----- TASK MATERIAL

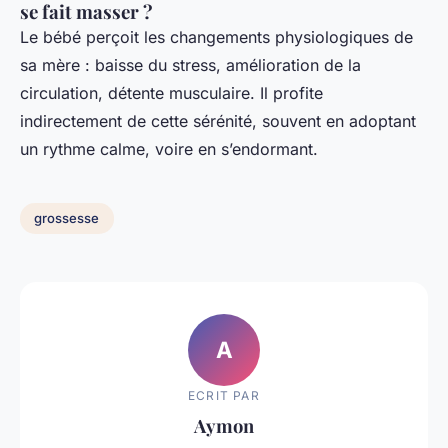
se fait masser ?
Le bébé perçoit les changements physiologiques de
sa mère : baisse du stress, amélioration de la
circulation, détente musculaire. Il profite
indirectement de cette sérénité, souvent en adoptant
un rythme calme, voire en s’endormant.
grossesse
A
ECRIT PAR
Aymon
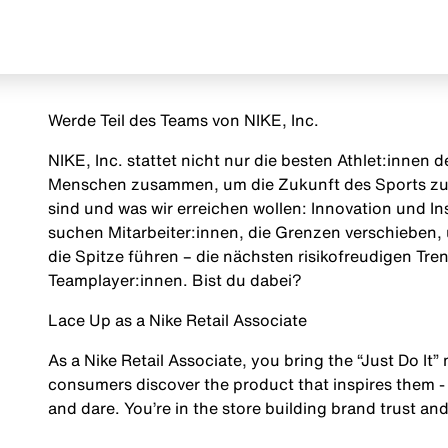
Werde Teil des Teams von NIKE, Inc.
NIKE, Inc. stattet nicht nur die besten Athlet:innen
Menschen zusammen, um die Zukunft des Sports zu g
sind und was wir erreichen wollen: Innovation und Insp
suchen Mitarbeiter:innen, die Grenzen verschieben, 
die Spitze führen – die nächsten risikofreudigen Tr
Teamplayer:innen. Bist du dabei?
Lace Up as a Nike Retail Associate
As a Nike Retail Associate, you bring the “Just Do It” 
consumers discover the product that inspires them - 
and dare. You’re in the store building brand trust and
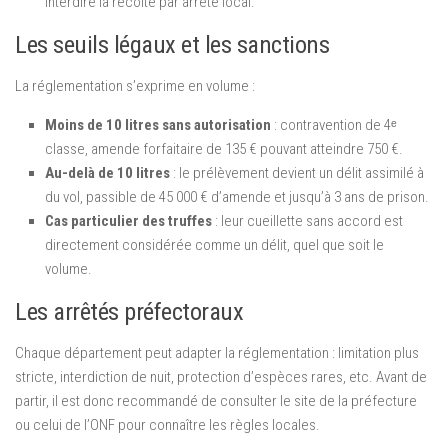
interdire la récolte par arrêté local.
Les seuils légaux et les sanctions
La réglementation s’exprime en volume :
Moins de 10 litres sans autorisation
: contravention de 4ᵉ
classe, amende forfaitaire de 135 € pouvant atteindre 750 €.
Au-delà de 10 litres
: le prélèvement devient un délit assimilé à
du vol, passible de 45 000 € d’amende et jusqu’à 3 ans de prison.
Cas particulier des truffes
: leur cueillette sans accord est
directement considérée comme un délit, quel que soit le
volume.
Les arrêtés préfectoraux
Chaque département peut adapter la réglementation : limitation plus
stricte, interdiction de nuit, protection d’espèces rares, etc. Avant de
partir, il est donc recommandé de consulter le site de la préfecture
ou celui de l’ONF pour connaître les règles locales.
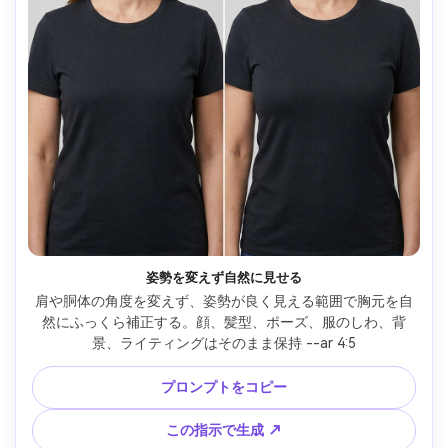
姿勢を変えず自然に見せる
肩や胴体の角度を変えず、姿勢が良く見える範囲で胸元を自
然にふっくら補正する。顔、髪型、ポーズ、服のしわ、背
景、ライティングはそのまま保持 --ar 4:5
プロンプトをコピー
この指示で生成 ↗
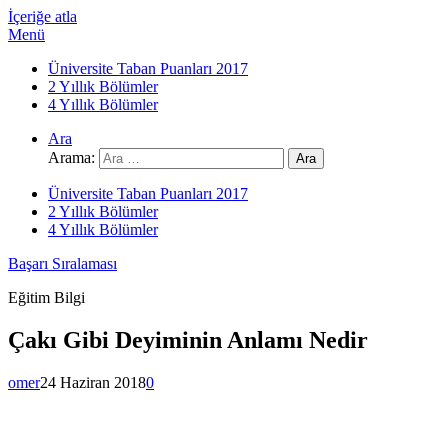
İçeriğe atla
Menü
Üniversite Taban Puanları 2017
2 Yıllık Bölümler
4 Yıllık Bölümler
Ara
Arama:
Üniversite Taban Puanları 2017
2 Yıllık Bölümler
4 Yıllık Bölümler
Başarı Sıralaması
Eğitim Bilgi
Çakı Gibi Deyiminin Anlamı Nedir
omer
24 Haziran 2018
0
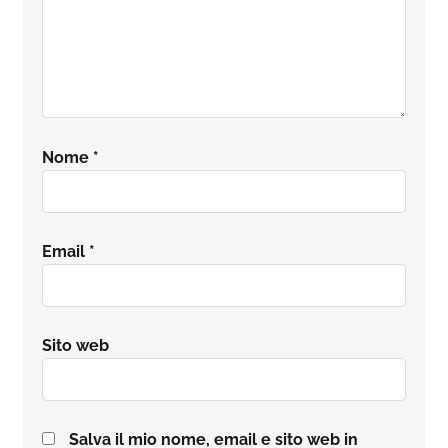
Nome
*
Email
*
Sito web
Salva il mio nome, email e sito web in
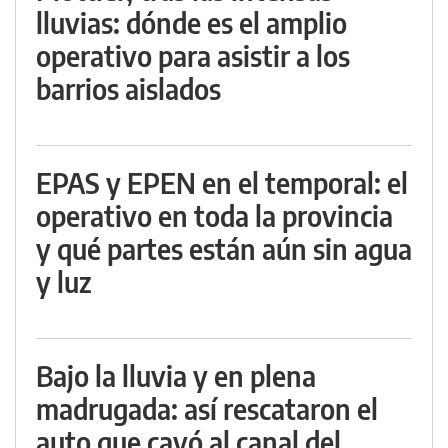
lluvias: dónde es el amplio
operativo para asistir a los
barrios aislados
EPAS y EPEN en el temporal: el
operativo en toda la provincia
y qué partes están aún sin agua
y luz
Bajo la lluvia y en plena
madrugada: así rescataron el
auto que cayó al canal del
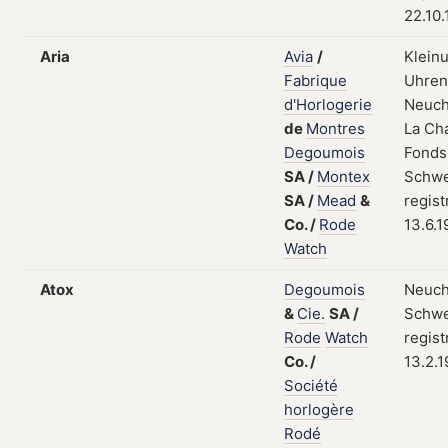
22.10
Aria
Avia
/
Klein
Fabrique
Uhrent
d'Horlogerie
Neuch
de
Montres
La Ch
Degoumois
Fonds
SA
/
Montex
Schwe
SA
/
Mead
&
regist
Co.
/
Rode
13.6.
Watch
Atox
Degoumois
Neuch
&
Cie.
SA
/
Schwe
Rode
Watch
regist
Co.
/
13.2.
Société
horlogère
Rodé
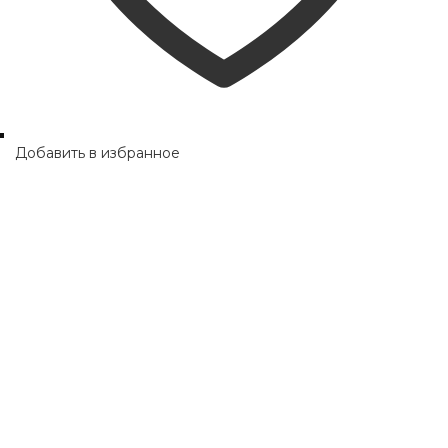
Добавить в избранное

----------

* [REQUIREMENT]:
Transcribe only the lines above that start at the line containing "As a Nike Retail Associate, you" and end at the line containing "sans accord est". Omit pictures.

* [TASK RESPONSE]:
As a Nike Retail Associate, you bring the “Just Do It” 
consumers discover the product that inspires them - 
and dare. You’re in the store building brand trust and
interdire la récolte par arrêté local.
Les seuils légaux et les sanctions
La réglementation s’exprime en volume :
Moins de 10 litres sans autorisation
: contravention de 4ᵉ
classe, amende forfaitaire de 135 € pouvant atteindre 750 €.
Au-delà de 10 litres
: le prélèvement devient un délit assimilé à
du vol, passible de 45 000 € d’amende et jusqu’à 3 ans de prison.
Cas particulier des truffes
: leur cueillette sans accord est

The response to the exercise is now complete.